§ Aim of the exercise: Look through the entries that follow and return each line that has the string "oder".

===== Data under study

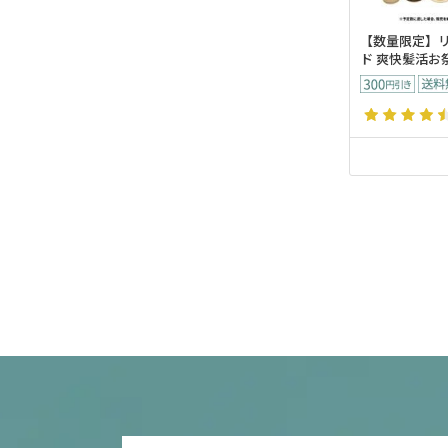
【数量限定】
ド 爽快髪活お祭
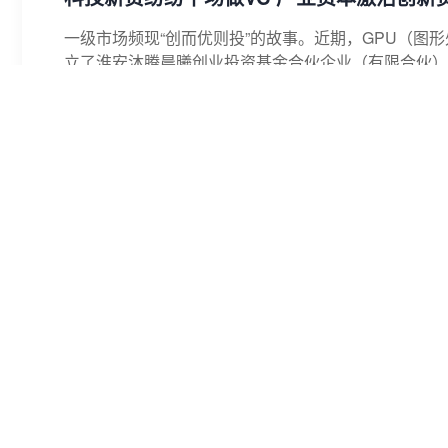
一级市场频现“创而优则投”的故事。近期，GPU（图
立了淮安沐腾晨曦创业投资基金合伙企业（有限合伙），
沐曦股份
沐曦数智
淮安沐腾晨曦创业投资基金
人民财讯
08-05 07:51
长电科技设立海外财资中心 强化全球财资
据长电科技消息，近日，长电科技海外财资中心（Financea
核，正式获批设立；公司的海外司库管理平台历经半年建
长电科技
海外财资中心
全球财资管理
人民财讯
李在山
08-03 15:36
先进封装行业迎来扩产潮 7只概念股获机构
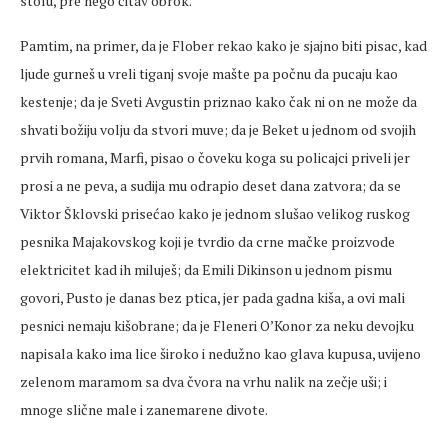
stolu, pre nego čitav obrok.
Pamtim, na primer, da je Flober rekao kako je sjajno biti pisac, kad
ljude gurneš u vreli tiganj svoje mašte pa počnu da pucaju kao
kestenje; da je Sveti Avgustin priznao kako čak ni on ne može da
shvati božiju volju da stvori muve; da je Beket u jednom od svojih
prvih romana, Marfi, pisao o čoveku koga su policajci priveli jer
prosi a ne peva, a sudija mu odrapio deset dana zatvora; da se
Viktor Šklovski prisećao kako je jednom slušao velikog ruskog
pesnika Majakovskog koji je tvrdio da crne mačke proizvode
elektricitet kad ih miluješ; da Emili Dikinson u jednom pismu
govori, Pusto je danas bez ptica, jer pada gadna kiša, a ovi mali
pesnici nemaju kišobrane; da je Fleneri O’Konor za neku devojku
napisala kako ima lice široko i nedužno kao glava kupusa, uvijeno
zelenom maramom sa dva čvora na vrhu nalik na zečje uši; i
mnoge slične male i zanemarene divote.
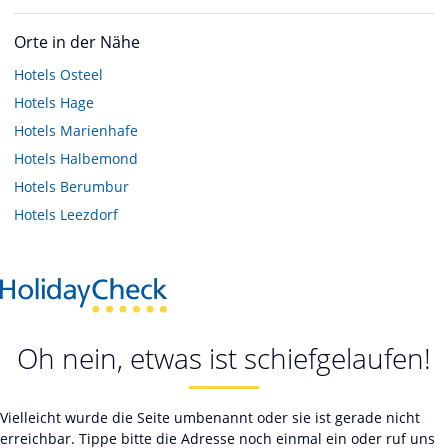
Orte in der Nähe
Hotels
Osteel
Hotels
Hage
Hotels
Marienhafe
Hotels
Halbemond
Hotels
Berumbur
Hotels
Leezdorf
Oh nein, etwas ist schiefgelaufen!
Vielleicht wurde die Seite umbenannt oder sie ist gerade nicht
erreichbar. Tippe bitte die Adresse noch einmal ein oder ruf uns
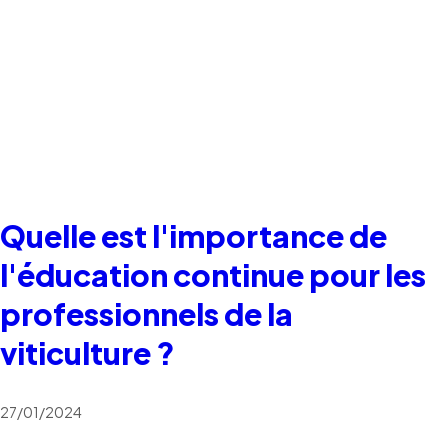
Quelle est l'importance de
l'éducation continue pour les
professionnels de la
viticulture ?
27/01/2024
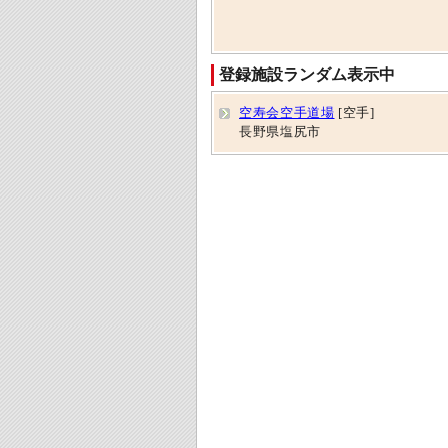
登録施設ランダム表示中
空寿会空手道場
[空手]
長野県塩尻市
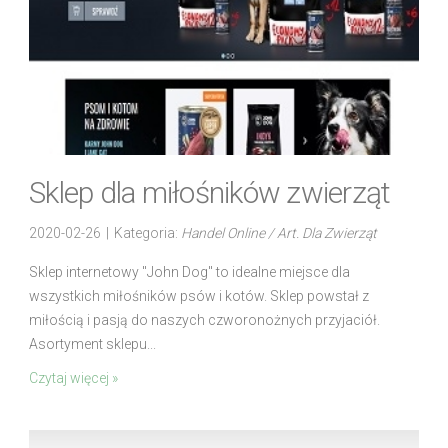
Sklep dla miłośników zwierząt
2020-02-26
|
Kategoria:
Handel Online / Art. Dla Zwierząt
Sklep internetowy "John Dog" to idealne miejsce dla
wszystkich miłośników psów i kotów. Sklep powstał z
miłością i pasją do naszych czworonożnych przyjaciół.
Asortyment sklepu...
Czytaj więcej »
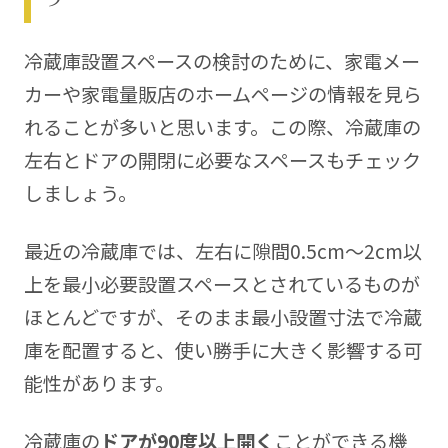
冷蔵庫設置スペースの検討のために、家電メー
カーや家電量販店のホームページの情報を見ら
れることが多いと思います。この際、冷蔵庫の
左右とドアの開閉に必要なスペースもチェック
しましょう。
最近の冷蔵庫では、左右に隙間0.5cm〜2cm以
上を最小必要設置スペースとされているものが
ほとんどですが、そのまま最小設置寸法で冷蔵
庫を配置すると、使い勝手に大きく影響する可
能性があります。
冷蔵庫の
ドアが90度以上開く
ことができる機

==========

§ Worked solution:
Vielleicht wurde die Seite umbenannt oder sie ist gerade nicht
erreichbar. Tippe bitte die Adresse noch einmal ein oder ruf uns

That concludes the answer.